Pendant ses études, Geoffrey Hanston a essuyé de nombreux revers ; il voulait devenir chirurgien, mais il a fini par suivre une formation en sciences de la communication, qu’il a terminée avec distinction. Par la suite, il s’est intéressé à une formation en philosophie, mais lors d’un séjour dans le sud de l’Espagne, il s’est pris de passion pour le flamenco et la publicité. Il a découvert cette dernière par une voie détournée. Il a vu quelqu’un sur la plage avec un carnet et pensait qu’il y écrivait de la poésie. Il semblait s’agir de textes de publicité. « J’ai pensé : ouah, résumer toute une analyse en trois ou quatre mots. Fantastique ! Est-ce que ça gagne bien ? » 35 Cannes Lions et 76 prix Eurobest plus tard, le monde sait ce dont il est capable dans le domaine de la créativité. Après 13 ans chez Duval Guillaume, il est devenu partenaire et chief creative officer de Happiness au début de l’année 2015 et, indépendamment de cela, partenaire du réseau FCB Global.

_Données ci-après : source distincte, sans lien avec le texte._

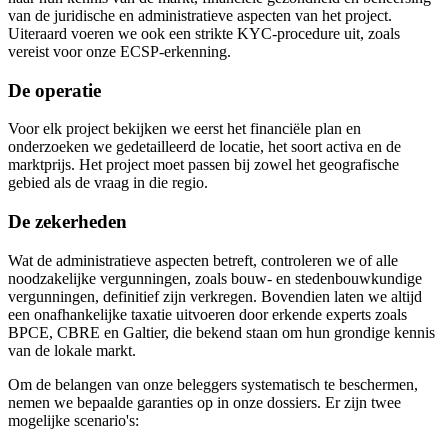
van de juridische en administratieve aspecten van het project.
Uiteraard voeren we ook een strikte KYC-procedure uit, zoals
vereist voor onze ECSP-erkenning.
De operatie
Voor elk project bekijken we eerst het financiële plan en
onderzoeken we gedetailleerd de locatie, het soort activa en de
marktprijs. Het project moet passen bij zowel het geografische
gebied als de vraag in die regio.
De zekerheden
Wat de administratieve aspecten betreft, controleren we of alle
noodzakelijke vergunningen, zoals bouw- en stedenbouwkundige
vergunningen, definitief zijn verkregen. Bovendien laten we altijd
een onafhankelijke taxatie uitvoeren door erkende experts zoals
BPCE, CBRE en Galtier, die bekend staan om hun grondige kennis
van de lokale markt.
Om de belangen van onze beleggers systematisch te beschermen,
nemen we bepaalde garanties op in onze dossiers. Er zijn twee
mogelijke scenario's:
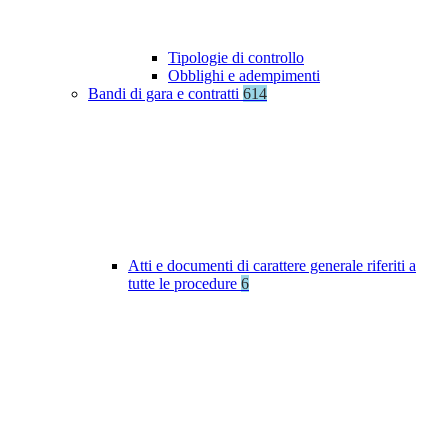
Tipologie di controllo
Obblighi e adempimenti
Bandi di gara e contratti
614
Atti e documenti di carattere generale riferiti a
tutte le procedure
6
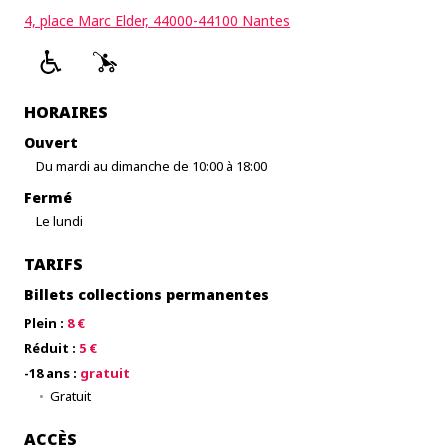
4, place Marc Elder, 44000-44100 Nantes
HORAIRES
Ouvert
Du mardi au dimanche de 10:00 à 18:00
Fermé
Le lundi
TARIFS
Billets collections permanentes
Plein :
8 €
Réduit :
5 €
-18 ans :
gratuit
Gratuit
ACCÈS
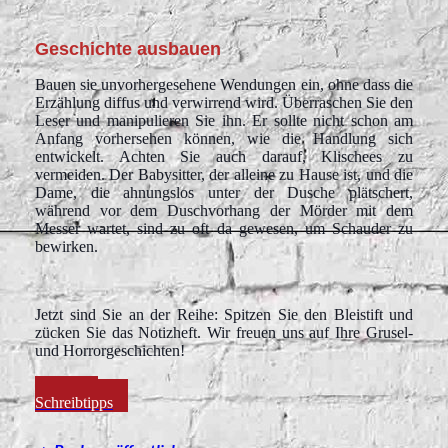
Geschichte ausbauen
Bauen sie unvorhergesehene Wendungen ein, ohne dass die
Erzählung diffus und verwirrend wird. Überraschen Sie den
Leser und manipulieren Sie ihn. Er sollte nicht schon am
Anfang vorhersehen können, wie die Handlung sich
entwickelt. Achten Sie auch darauf, Klischees zu
vermeiden. Der Babysitter, der alleine zu Hause ist, und die
Dame, die ahnungslos unter der Dusche plätschert,
während vor dem Duschvorhang der Mörder mit dem
Messer wartet, sind zu oft da gewesen, um Schauder zu
bewirken.
Jetzt sind Sie an der Reihe: Spitzen Sie den Bleistift und
zücken Sie das Notizheft. Wir freuen uns auf Ihre Grusel-
und Horrorgeschichten!
Weitere
Schreibtipps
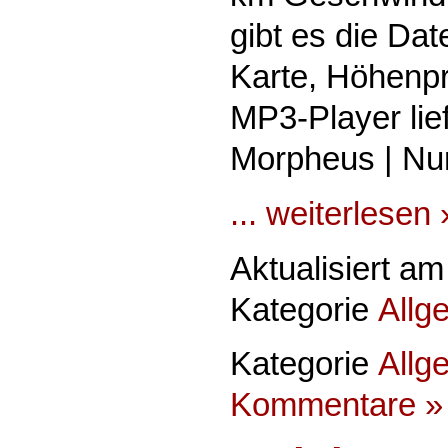
gibt es die Dat
Karte, Höhenpr
MP3-Player lief
Morpheus | Nur
... weiterlesen 
Aktualisiert a
Kategorie
Allg
Kategorie
Allg
Kommentare »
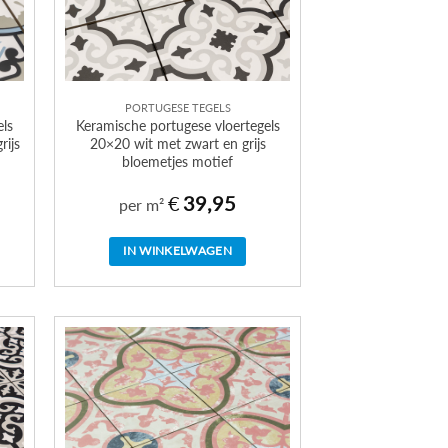
PORTUGESE TEGELS
els
Keramische portugese vloertegels
rijs
20×20 wit met zwart en grijs
bloemetjes motief
€
39,95
per m²
IN WINKELWAGEN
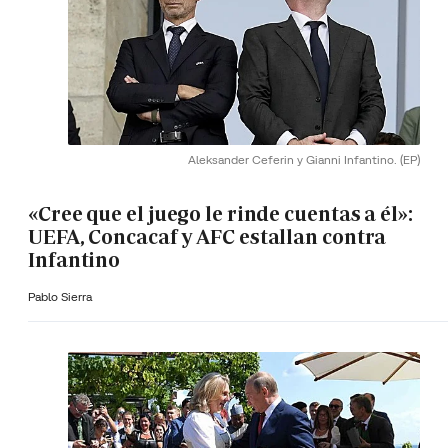
Aleksander Ceferin y Gianni Infantino.
(EP)
«Cree que el juego le rinde cuentas a él»:
UEFA, Concacaf y AFC estallan contra
Infantino
Pablo Sierra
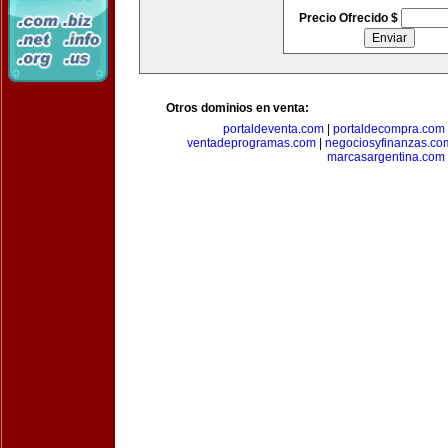
Precio Ofrecido $
Otros dominios en venta:
portaldeventa.com
|
portaldecompra.com
ventadeprogramas.com
|
negociosyfinanzas.co
marcasargentina.com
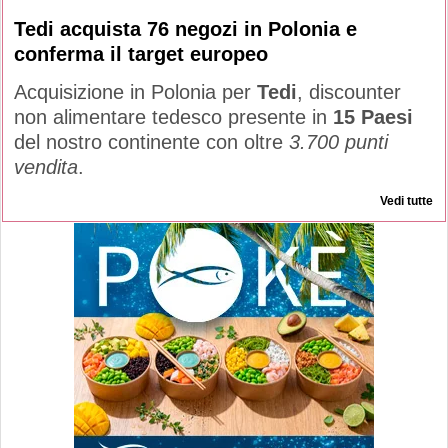
Tedi acquista 76 negozi in Polonia e
conferma il target europeo
Acquisizione in Polonia per
Tedi
, discounter
non alimentare tedesco presente in
15 Paesi
del nostro continente con oltre
3.700 punti
vendita
.
Vedi tutte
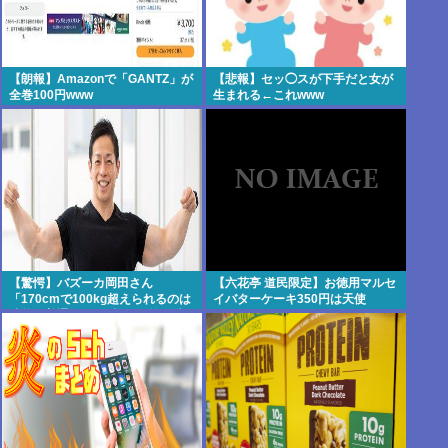
【朗報】Amazonで「GANTZ」が
【悲報】セッ◯スが下手だと女が
全巻100円www
生まれる←これwww
【驚愕】バズーカ岡田さん
【六花亭 道民限定】お徳用マルセ
「170cmで100kg超えられるのは
イバターケーキ350円は天使
才能。普通の人は3桁行く前に壁
にぶつかる」・・・・・・・・・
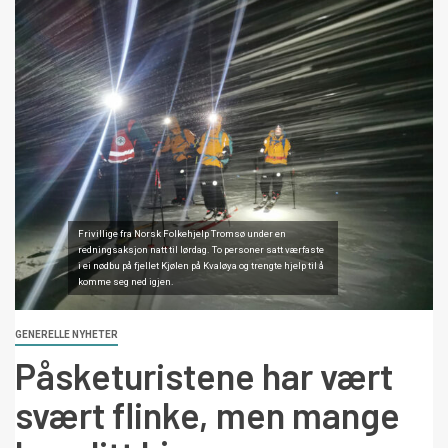
Frivillige fra Norsk Folkehjelp Tromsø under en
redningsaksjon natt til lørdag. To personer satt værfaste
i ei nødbu på fjellet Kjølen på Kvaløya og trengte hjelp til å
komme seg ned igjen.
GENERELLE NYHETER
Påsketuristene har vært
svært flinke, men mange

Pendant les présentations, les deux hommes évoquent leur passion commune pour les gens. « Un bon esprit créatif n’est pas créatif en soi, mais plutôt empathique. Il comprend les gens, » déclare Geoffrey Hanston, et ce n’est pas la dernière fois que son interlocuteur hochera la tête d’un air approbateur. « Comprendre les gens, voici l’essence du marketing, » ajoute Luc Suykens. « Si vous voulez créer une marque forte, vous devez bien comprendre le consommateur et rester pertinent. » Ce qui ouvre la voie à Geoffrey Hanston pour sa première question.

Geoffrey Hantson : « Les agences et les annonceurs se sont perdus de vue pendant quelques années, mais je crois que ces deux mondes sont de nouveau en train d’évoluer l’un vers l’autre. »

Geoffrey Hantson : « Les agences et les annonceurs se sont perdus de vue pendant quelques années, mais je crois que ces deux mondes sont de nouveau en train d’évoluer l’un vers l’autre. »

Aucun de mes enfants, qui ont entre 5 et 16 ans, ne regarde la télévision. Ma fille de 12 ans a son ordinateur portable devant elle, son smartphone à côté, la télévision émet un bruit de fond, et elle discute avec son frère. Et si je lui demande ce qu’elle fait, elle me répond : « Rien ». Et me dit qu’elle s’ennuie. Tant de stimuli, et elle ne fait rien. En tant que responsable marketing, comment voyez-vous cette situation ?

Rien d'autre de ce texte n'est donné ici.